Она вспыхнула, лицо пошло пятнами, но смолчала. Некоторое
время слышался только перестук копыт, наконец она произнесла, стараясь, чтобы
это звучало с прежним королевским холодком и отстраненностью:
— Не понимаю вас… варваров.
Я отмахнулся:
— И не надо, Ваше Величество. Плюньте в глаза тому, кто
сказал вам, что вы умная. Брешут сволочи, обидеть хотят!.. У вас есть
обязательные признаки красивой: мания величия и мания преследования. Умным
может стать и простолюдин, а вот красивой надо родиться. Красота — от Бога!
Она презрительно фыркнула:
— Вы не понимаете, что такое быть королевой!
— Почему? — возразил я. — Достаточно просто
расчесать волосы, помыть руки, почистить зубы, смачно пукнуть и высморкаться —
вот и все, чтобы снова чувствовать себя королевой!
Она поморщилась:
— Чувствовать и быть — не одно и то же.
Я подумал, согласился:
— Пожалуй, вы правы, Ваше Величество. Но все-таки в эту
ночь я вам еще не поддамся.
Снова послышался фырк, на этот раз в мою сторону
презрительно посмотрела ее лошадка. Королева же скачет молча, смотрит прямо,
давая возможность любоваться ее точеным профилем. Я подумал, что, оказывается,
женщины делятся не только на умных или красивых. Бывают еще и королевы.
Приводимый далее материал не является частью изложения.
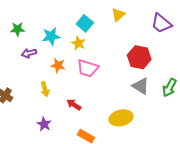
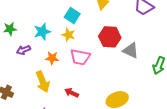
red hexagon: (139, 57) -> (110, 37), moved
gray triangle: (141, 86) -> (131, 50), moved
yellow arrow: (45, 89) -> (43, 82), size x1.5

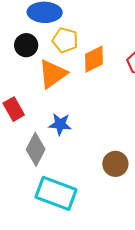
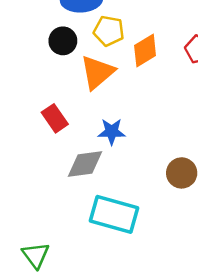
gray diamond: (36, 149) -> (85, 164), turned 60

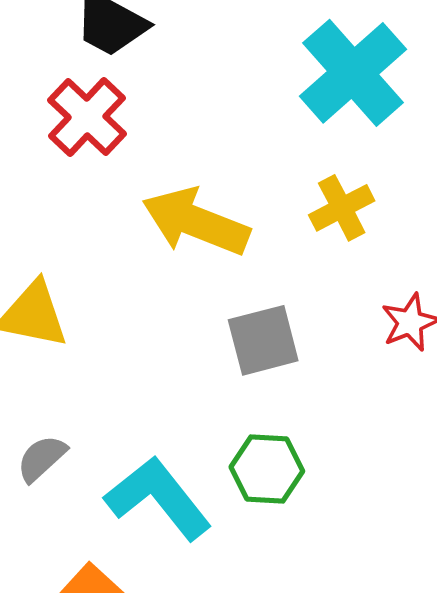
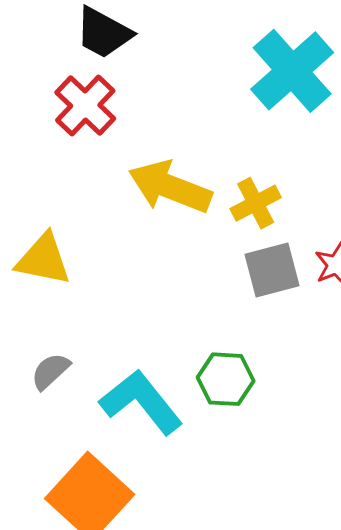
yellow cross: (342, 208) -> (256, 203), moved
gray square: (263, 340) -> (272, 270), moved

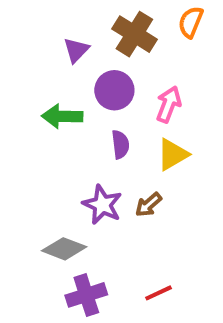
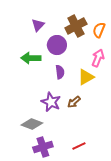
orange semicircle: (191, 22) -> (99, 30), moved
brown cross: (134, 34) -> (76, 26), moved, turned 30
pink arrow: (169, 104) -> (98, 58), moved

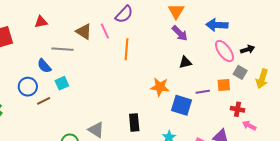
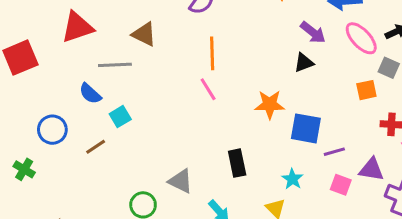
red triangle: (41, 22) -> (77, 27), size x1.6
pink line: (105, 31) -> (208, 89), moved
purple arrow: (180, 33) -> (313, 32), moved
blue circle: (28, 87) -> (52, 130), moved
purple line: (203, 92) -> (334, 152), moved

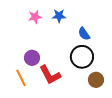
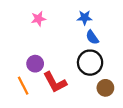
blue star: (59, 16) -> (85, 18), moved

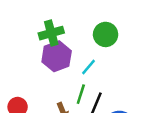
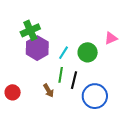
green circle: (106, 34) -> (88, 52), moved

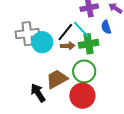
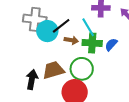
blue semicircle: (106, 27) -> (111, 44), moved, turned 48
black line: (65, 32) -> (61, 26), moved
black arrow: (38, 93) -> (32, 79), turned 30

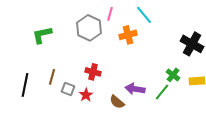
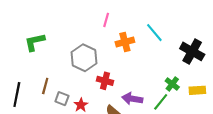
cyan line: (144, 15) -> (154, 33), moved
gray hexagon: (89, 28) -> (84, 58), moved
red cross: (93, 72) -> (105, 81), moved

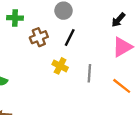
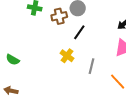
brown cross: (39, 37) -> (59, 16), moved

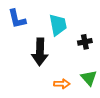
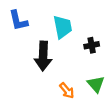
orange arrow: (62, 84) -> (67, 91), turned 49

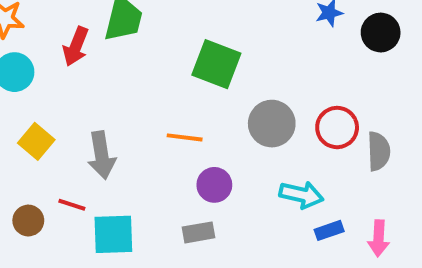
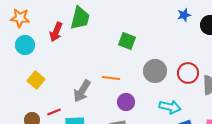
green square: (216, 64) -> (127, 41), size x0.7
gray arrow: (102, 155) -> (82, 91), moved, turned 40
red line: (72, 205) -> (54, 112), turned -40

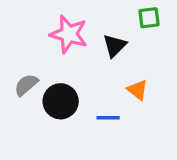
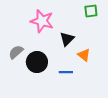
black triangle: (115, 46) -> (67, 39), moved

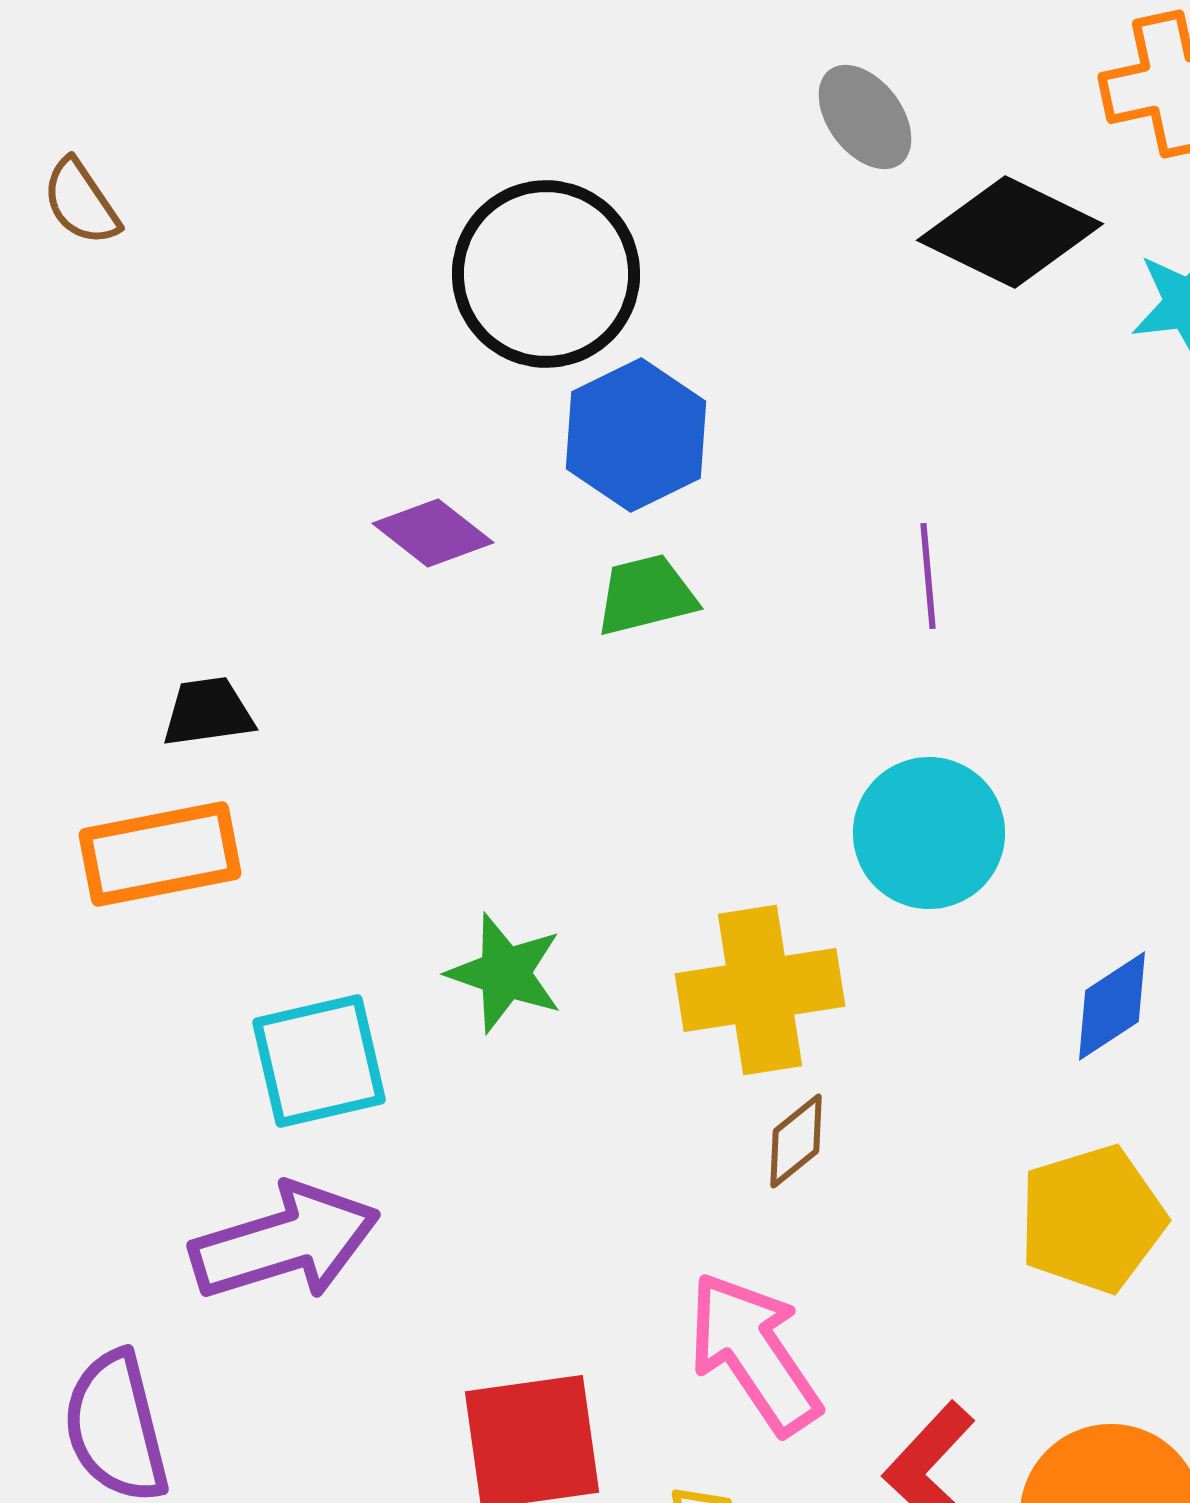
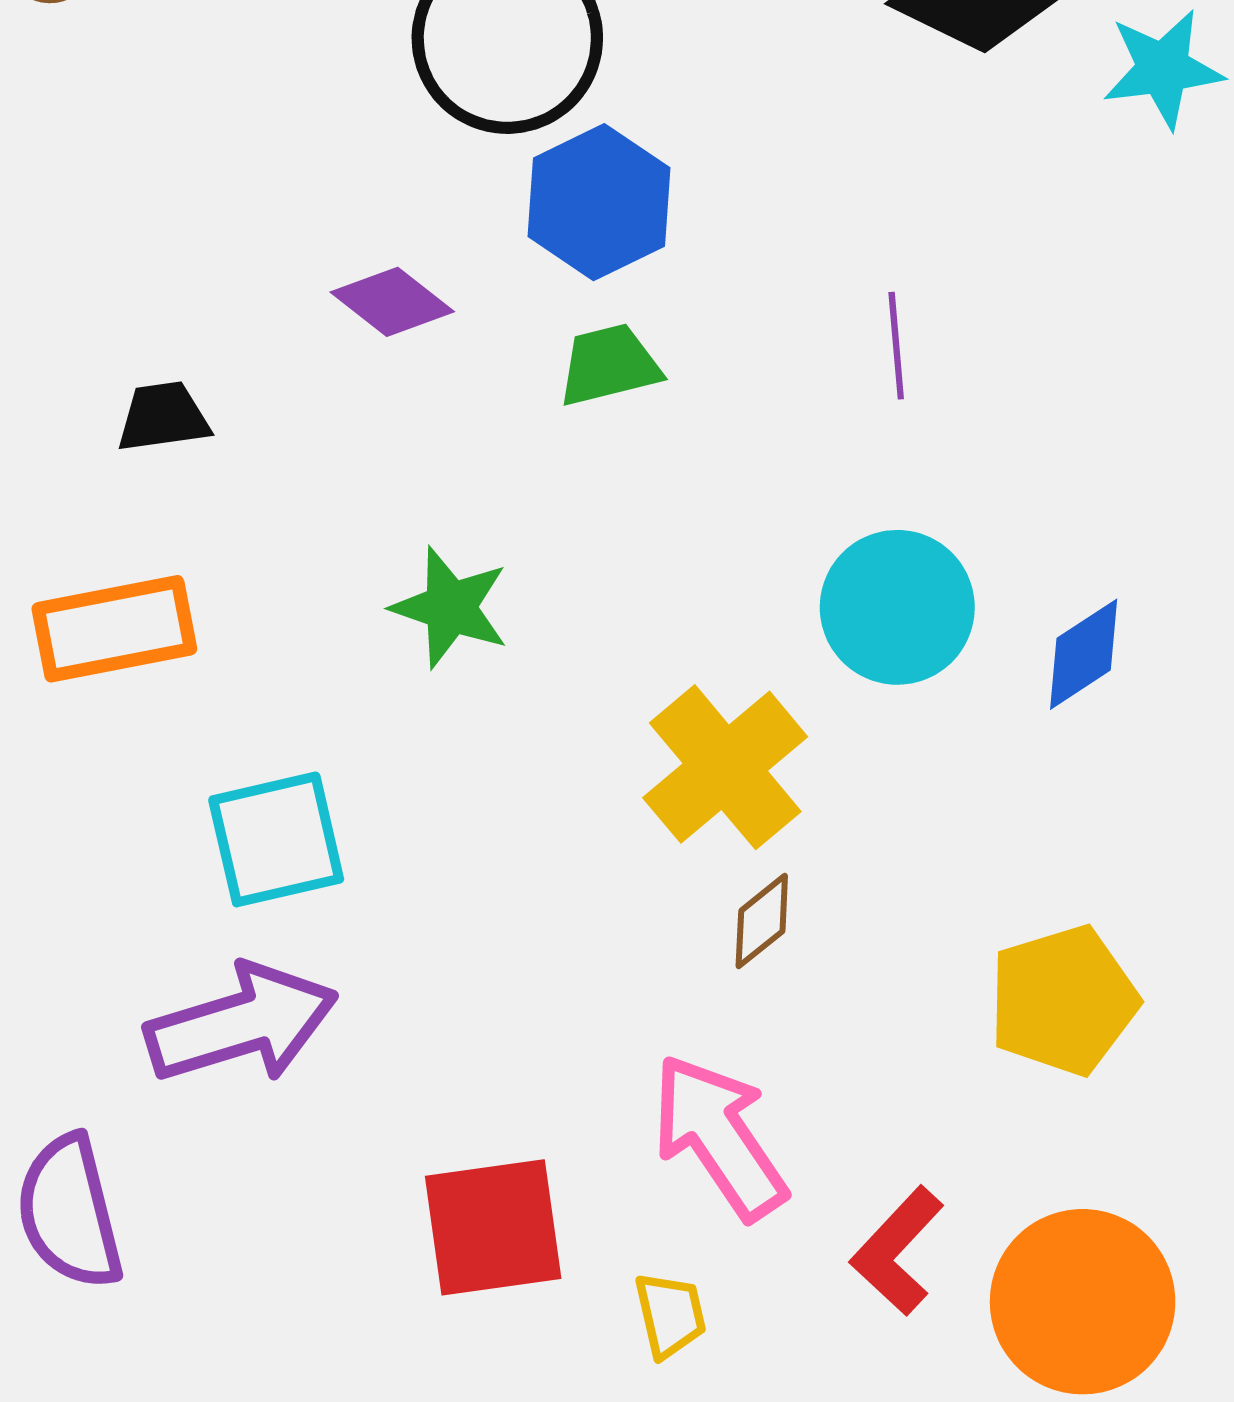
black trapezoid: (208, 712) -> (163, 417), moved
green star: (505, 973) -> (450, 607), moved
yellow cross: (760, 990) -> (725, 767), turned -31
blue diamond: (1112, 1006) -> (1084, 654), moved

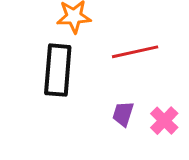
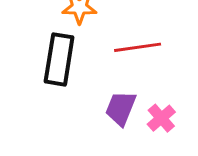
purple trapezoid: (123, 114) -> (121, 108), size x1.4

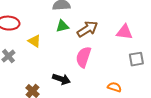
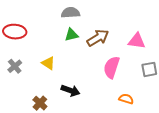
yellow triangle: (34, 41) -> (48, 63), moved
pink semicircle: (83, 57) -> (111, 67), moved

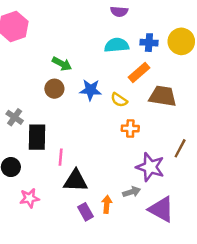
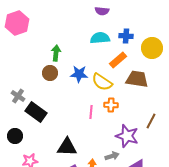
yellow circle: (181, 41) -> (152, 48), moved
green arrow: (62, 64) -> (56, 53), turned -112
yellow semicircle: (119, 100) -> (102, 82), size x1.5
black rectangle: (37, 137) -> (36, 112), turned -55
pink line: (61, 157) -> (91, 112), moved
— Ваше Величество! — крикнул я. — Беру свои
слова взад насчет неженственности!.. И вообще, дико извиняюсь! У вас сиськи —
во!
Она не оглянулась, но, думаю, комплимент понравился.
* * *
Во все стороны простирается до горизонта зеленая равнина,
разбегается, все это накрыто огромным синим куполом, яркое оранжевое солнце заставляет
дышать чаще, глубже, радостнее, а грохот конских копыт резонирует с учащенными
ударами сердца.
В сотне шагов из зелени торчит красноватая скала, голая,
безжизненная, а на самой вершине, как на постаменте памятника, красивый
мускулистый варвар и юная нежная женщина с очень чистым, но суровым лицом,
красиво вздувая мышцы, рубят воздух. Он — громадным топором, она — тонким синим
мечом, похожим на длинную сосульку. Это было похоже на демонстрацию боевых
приемов, а также рекламу поднятия тяжестей, ибо все группы мышц у мужчины
работают, перекатываются, вздуваются, блестят, словно облитые оливковым маслом.